FILE PHOTO: A nighttime view of Europe made possible by the Visible Infrared Imaging Radiometer Suite (VIIRS) is seen in a global composite assembled from data acquired by the Suomi National Polar-orbiting Partnership (Suomi NPP) satellite in 2012 and released by NASA October 2, 2014 . REUTERS/NASA/Handout
February 15, 2022
By Foo Yun Chee
STRASBOURG (Reuters) – The European Commission on Tuesday set out a 6 billion-euro ($6.8 billion) satellite communications plan, part of a push to cut the European Union’s dependence on foreign companies and protect key communications services and surveillance data against any outside interference.
The move comes amid growing concerns over Russian and Chinese military advances in outer space and a surge in satellite launches.
Commercial operators such a Elon Musk’s SpaceX and its Starlink network that aims to launch tens of thousands of satellites to supply global space-based wifi have also contributed to a fast-growing satellite population and resulting debris.
“Our new connectivity infrastructure will deliver high-speed internet access, serve as a back-up to our current internet infrastructure, increase our resilience and cyber security, and provide connectivity to the whole of Europe and Africa,” EU industry chief Thierry Breton said in a statement.

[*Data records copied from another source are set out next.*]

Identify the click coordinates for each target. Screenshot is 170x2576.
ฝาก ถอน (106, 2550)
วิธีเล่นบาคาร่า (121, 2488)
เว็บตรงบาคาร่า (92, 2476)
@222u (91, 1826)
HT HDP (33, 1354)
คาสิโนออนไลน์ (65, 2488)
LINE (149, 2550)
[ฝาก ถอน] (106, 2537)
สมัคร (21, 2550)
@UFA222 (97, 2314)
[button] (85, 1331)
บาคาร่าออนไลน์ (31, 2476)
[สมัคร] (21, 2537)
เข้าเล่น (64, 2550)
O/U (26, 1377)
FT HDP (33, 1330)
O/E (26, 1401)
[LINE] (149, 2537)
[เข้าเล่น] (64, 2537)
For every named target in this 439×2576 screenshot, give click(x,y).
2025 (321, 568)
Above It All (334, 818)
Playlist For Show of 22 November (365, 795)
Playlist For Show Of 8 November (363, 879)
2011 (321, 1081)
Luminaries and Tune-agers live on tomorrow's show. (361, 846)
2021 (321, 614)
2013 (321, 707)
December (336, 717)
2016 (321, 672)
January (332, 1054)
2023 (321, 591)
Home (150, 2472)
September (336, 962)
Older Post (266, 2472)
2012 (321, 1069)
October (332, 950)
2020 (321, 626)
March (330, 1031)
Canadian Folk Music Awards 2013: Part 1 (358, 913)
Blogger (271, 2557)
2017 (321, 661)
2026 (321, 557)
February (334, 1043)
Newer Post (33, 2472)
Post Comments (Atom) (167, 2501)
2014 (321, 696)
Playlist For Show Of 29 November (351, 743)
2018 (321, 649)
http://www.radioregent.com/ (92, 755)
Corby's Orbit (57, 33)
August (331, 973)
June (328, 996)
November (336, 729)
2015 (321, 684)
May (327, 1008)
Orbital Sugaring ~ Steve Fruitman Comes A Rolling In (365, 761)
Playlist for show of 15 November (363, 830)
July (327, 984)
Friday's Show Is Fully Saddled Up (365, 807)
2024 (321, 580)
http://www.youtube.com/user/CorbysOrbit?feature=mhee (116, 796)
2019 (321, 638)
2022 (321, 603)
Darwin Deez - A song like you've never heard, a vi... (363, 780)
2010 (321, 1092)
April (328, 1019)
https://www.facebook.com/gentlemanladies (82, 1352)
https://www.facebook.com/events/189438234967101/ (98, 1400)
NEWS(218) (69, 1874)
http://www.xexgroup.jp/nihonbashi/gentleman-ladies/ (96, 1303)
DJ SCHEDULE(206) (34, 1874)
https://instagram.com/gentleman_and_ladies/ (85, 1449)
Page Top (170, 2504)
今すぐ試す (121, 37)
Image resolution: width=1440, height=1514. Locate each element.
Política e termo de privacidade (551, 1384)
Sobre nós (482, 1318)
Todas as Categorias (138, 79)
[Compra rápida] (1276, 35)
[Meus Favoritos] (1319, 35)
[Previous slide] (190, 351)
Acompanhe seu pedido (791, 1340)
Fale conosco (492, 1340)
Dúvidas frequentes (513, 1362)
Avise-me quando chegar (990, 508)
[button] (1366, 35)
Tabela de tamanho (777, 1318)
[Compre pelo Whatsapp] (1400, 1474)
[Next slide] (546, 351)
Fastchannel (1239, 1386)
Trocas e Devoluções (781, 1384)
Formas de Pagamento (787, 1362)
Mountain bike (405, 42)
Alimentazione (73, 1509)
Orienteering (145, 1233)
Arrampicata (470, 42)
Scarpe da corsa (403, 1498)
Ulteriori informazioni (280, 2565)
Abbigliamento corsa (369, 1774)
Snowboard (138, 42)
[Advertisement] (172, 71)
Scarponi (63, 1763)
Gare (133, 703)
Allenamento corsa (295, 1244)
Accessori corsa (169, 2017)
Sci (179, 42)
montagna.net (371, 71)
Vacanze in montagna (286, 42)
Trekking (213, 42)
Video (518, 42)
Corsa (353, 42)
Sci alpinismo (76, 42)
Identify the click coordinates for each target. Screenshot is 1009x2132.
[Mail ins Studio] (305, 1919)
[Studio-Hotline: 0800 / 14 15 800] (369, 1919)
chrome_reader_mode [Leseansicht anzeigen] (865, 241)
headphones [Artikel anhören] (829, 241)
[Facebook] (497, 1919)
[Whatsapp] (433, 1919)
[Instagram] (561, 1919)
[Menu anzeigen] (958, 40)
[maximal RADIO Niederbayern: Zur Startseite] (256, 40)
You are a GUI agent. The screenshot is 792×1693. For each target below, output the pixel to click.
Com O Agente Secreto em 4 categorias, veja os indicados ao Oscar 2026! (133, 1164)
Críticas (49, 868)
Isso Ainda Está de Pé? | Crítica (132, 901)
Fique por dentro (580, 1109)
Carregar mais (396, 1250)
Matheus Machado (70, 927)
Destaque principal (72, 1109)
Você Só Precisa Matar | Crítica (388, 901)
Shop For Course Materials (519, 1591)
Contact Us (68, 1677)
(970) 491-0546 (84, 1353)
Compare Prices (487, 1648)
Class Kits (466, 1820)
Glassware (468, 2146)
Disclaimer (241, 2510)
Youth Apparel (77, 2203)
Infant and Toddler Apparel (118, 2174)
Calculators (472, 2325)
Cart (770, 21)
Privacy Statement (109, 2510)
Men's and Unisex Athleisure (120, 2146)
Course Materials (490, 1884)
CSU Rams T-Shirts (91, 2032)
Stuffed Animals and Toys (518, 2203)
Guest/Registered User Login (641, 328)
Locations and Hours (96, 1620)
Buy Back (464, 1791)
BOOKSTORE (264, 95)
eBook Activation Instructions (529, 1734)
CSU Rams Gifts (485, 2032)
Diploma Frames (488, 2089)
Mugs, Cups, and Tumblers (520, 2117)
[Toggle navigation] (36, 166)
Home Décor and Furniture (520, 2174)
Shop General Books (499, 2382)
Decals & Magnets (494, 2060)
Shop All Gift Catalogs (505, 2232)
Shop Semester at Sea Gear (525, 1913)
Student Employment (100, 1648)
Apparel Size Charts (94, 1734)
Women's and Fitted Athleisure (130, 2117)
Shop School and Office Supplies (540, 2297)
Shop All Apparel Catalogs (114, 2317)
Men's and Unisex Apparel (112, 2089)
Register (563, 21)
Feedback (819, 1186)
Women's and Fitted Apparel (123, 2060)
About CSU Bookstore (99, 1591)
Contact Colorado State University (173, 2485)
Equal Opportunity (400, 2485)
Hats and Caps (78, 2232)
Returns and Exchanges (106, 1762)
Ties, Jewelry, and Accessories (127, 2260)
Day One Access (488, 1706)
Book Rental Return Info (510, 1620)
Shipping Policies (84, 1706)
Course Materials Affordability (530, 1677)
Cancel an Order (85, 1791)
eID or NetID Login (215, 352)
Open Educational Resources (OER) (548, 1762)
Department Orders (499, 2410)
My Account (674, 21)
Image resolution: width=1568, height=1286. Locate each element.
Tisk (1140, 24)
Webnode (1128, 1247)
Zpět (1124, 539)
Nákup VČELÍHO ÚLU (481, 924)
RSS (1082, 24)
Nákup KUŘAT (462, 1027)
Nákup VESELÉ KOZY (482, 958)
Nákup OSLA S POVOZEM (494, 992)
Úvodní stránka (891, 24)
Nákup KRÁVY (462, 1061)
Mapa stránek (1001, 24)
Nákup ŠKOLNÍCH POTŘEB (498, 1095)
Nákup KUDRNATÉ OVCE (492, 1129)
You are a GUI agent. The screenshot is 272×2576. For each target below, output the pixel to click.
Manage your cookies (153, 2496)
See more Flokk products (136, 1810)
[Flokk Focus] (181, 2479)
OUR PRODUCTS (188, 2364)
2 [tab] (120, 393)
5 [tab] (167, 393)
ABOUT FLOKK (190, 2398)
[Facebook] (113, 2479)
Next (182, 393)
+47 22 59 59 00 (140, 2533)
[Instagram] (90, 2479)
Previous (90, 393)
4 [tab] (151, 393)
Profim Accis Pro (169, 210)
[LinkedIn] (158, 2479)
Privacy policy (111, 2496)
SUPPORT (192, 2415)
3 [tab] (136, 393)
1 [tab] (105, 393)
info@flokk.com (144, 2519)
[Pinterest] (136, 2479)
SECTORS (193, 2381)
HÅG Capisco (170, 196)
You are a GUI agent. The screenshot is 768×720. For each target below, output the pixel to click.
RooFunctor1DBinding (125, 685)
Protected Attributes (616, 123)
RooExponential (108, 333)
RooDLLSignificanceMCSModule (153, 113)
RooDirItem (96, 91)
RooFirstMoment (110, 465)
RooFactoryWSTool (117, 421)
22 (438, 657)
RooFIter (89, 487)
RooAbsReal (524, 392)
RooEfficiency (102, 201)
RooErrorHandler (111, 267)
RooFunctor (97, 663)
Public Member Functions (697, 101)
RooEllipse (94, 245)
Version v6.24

The EU proposal aims to build and operate a space-based state-of-the-art connectivity system, help to counter cyber and electromagnetic threats and improve the resilience of EU telecommunication infrastructures
The 6 billion euro cost will be funded by a 2.4 billion euro contribution from the EU from 2022 until 2027, the EU budget, EU countries, the European Space Agency and private investments.
The EU aims to launch the programme next year.